No tempo da globalização e das uniões supranacionais, o senhor defende uma ideia de fronteira contracorrente: o que o senhor vê de positivo nas fronteiras?
A priori, a fronteira é o que é antipático, é o que resiste... Mas é algo ambíguo. Constatei que há cada vez mais fronteiras, enquanto falamos cada vez menos delas. Vinte e seis mil quilômetros de fronteiras foram criadas dos anos 1980 em diante e há outros 23 mil em construção. É verdade que, como os impérios eclodiram, há cada vez mais Estados territoriais e, portanto, sempre mais fronteiras. Mas que sentido dar a essa multiplicação de fronteiras políticas, territoriais, no tempo da globalização técnico-econômica?
Segundo ponto, diz-se: a fronteira é a guerra, é o fronte. De acordo, mas a fronteira também é a paz, isto é, o reconhecimento do outro. Descobri no Oriente Médio, onde eu fui um pouco a vagar: onde não há fronteiras, há muros. A fronteira é a vacina contra o muro, porque a fronteira é o reconhecimento do outro, isto é, a legitimidade de que haja um outro e que você não está em sua casa em todos os lugares.
Finalmente, a fronteira protege o fraco. Tome o direito de asilo: se não houver mais fronteiras, o que se faz dele? Uma fatwa poderia ser exequível em todos os lugares. Em outras palavras, a fronteira também é uma hospitalidade. O forte não gosta das fronteiras. O forte gostaria de poder ir a todos os lugares, mas na realidade o que ele tem? Um território em que ele entra na toca. É a sua casa e é preciso admitir que os outros também têm direito a uma casa própria. Portanto, para mim, a fronteira é uma cortesia, um sinal de civilização.
Como a "fraternidade" pode ser um fermento de paz?

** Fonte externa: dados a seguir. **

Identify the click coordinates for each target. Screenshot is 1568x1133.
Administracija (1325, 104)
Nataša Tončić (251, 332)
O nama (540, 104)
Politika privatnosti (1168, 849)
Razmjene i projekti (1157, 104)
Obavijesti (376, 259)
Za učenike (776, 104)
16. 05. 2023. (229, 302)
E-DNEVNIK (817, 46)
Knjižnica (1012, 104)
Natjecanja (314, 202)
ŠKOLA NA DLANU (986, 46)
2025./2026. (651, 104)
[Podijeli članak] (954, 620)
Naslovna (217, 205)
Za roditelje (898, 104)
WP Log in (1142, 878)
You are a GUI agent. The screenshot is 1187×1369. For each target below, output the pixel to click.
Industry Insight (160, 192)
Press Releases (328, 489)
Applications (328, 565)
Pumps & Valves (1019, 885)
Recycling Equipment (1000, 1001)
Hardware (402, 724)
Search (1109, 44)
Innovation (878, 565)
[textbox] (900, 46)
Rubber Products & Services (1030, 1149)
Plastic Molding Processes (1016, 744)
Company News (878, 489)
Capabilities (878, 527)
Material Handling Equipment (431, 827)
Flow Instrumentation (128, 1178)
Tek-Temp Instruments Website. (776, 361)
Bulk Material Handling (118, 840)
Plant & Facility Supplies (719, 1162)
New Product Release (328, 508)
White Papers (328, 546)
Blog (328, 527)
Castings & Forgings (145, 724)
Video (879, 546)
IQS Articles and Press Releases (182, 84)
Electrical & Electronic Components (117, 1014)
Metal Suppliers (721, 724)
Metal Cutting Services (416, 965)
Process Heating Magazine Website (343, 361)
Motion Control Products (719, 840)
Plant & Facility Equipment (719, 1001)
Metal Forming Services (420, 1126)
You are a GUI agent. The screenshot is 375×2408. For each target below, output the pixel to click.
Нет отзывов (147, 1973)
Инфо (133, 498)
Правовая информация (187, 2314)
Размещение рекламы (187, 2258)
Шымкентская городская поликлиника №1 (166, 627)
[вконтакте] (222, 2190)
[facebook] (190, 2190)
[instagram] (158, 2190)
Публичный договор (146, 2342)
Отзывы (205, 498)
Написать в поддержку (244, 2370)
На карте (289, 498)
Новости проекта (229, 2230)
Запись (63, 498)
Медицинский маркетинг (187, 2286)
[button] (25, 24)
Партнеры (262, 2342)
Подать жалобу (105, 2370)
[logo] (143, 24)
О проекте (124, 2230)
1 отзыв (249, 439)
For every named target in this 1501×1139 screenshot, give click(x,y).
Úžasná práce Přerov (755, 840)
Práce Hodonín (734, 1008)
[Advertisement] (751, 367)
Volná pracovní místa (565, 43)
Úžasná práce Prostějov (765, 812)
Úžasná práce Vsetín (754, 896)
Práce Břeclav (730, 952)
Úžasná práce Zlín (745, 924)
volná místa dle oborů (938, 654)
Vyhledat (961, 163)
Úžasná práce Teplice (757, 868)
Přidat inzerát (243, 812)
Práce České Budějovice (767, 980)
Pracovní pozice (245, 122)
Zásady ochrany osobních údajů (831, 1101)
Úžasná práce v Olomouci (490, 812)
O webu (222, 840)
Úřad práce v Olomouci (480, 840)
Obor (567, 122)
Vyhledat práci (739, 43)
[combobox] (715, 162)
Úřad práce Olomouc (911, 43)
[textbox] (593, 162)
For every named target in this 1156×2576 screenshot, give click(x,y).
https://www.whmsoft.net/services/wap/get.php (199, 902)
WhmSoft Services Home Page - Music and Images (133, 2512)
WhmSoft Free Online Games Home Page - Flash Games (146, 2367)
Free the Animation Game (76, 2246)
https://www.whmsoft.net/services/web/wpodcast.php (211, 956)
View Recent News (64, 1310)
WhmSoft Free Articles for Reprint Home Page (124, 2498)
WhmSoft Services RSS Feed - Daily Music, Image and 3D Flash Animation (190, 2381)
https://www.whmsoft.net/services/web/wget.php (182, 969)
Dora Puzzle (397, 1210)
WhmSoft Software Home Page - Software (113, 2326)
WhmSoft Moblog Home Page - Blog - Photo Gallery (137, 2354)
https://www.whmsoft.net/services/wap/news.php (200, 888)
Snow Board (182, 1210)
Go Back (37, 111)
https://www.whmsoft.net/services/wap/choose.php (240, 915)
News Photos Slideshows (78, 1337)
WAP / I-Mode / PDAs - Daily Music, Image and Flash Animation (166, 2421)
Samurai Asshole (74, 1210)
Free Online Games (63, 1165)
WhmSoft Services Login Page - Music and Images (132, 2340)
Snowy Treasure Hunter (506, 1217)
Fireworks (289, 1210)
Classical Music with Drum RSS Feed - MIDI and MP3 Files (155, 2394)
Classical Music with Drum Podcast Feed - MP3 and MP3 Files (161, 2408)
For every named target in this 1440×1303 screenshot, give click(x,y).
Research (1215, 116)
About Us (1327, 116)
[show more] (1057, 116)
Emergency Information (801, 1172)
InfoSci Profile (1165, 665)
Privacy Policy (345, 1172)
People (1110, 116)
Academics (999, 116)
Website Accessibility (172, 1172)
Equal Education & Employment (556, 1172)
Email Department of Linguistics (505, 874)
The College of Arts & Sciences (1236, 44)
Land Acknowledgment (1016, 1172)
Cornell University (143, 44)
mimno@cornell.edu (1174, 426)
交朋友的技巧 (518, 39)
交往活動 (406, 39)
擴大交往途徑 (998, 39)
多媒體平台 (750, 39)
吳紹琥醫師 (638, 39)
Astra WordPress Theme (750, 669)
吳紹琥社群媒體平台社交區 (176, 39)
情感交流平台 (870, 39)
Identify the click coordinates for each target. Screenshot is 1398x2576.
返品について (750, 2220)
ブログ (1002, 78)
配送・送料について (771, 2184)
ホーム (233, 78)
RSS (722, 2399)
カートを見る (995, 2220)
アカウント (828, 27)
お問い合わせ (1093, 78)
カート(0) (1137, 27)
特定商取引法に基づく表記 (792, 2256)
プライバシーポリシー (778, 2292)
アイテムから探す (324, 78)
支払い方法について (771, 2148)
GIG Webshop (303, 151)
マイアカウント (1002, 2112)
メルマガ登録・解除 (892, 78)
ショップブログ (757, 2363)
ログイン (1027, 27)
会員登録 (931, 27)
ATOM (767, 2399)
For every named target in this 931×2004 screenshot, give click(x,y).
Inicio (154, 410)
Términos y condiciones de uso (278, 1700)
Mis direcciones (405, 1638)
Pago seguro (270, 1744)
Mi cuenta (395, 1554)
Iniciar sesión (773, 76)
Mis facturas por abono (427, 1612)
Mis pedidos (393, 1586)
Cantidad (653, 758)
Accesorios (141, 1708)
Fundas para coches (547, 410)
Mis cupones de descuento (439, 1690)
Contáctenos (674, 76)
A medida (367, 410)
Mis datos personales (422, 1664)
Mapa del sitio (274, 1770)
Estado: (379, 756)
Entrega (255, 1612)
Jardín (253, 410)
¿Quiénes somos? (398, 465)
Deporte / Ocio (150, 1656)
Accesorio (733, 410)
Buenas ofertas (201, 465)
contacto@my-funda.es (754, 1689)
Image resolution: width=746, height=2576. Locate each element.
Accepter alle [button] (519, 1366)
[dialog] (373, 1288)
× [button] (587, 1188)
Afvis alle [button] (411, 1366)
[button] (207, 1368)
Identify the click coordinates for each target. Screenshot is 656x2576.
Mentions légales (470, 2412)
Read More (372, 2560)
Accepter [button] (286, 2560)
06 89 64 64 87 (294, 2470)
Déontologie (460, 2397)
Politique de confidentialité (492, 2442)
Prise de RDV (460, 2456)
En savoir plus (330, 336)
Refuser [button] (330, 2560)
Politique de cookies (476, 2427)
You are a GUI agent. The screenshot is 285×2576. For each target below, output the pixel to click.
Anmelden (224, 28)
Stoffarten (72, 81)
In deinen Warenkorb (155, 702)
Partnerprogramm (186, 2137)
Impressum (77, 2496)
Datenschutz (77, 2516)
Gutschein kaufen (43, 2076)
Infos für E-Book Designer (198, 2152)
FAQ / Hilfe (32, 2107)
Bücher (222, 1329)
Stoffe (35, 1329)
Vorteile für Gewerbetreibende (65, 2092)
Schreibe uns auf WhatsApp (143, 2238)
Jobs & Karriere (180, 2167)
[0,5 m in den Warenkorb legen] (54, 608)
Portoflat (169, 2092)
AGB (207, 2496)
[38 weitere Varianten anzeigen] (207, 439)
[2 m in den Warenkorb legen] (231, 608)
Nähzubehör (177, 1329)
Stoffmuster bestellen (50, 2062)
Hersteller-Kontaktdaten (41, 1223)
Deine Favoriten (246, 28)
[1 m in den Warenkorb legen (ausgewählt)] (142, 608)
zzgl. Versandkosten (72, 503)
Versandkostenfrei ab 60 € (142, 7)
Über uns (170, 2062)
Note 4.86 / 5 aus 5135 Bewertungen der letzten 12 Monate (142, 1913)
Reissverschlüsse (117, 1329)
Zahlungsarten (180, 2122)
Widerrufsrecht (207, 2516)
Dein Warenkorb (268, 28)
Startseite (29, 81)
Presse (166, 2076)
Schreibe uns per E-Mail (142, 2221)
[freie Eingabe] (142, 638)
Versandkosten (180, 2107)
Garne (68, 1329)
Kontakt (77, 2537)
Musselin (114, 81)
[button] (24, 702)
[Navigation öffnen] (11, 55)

A fraternidade não é a fratria, não é o vínculo de sangue. É o vínculo do sentido. Se lermos a Bíblia, observamos que a fratria sempre termina muito mal: Caim e Abel, Jacó e Esaú, José e seus irmãos. A fraternidade consiste em fazer uma família com aqueles que não são da sua própria família. É fazer um "nós" não genérico, mas simbólico, não fundado na herança, mas na vontade. O imenso mérito que eu reconheço ao cristianismo é o de ter permitido a ruptura com o "nós" étnico, do clã ou familiar, para instaurar o "nós" de São Paulo, um "nós em Cristo", no seguimento a Cristo, e dos famosos "família, te odeio" da sua pregação! É uma ruptura de civilização capital da qual é preciso ver o lado um pouco subversivo. É a passagem da lei da natureza para a lei da graça. Ela consiste em sair daquele "nós" hereditário para encontrar uma comunidade voluntária.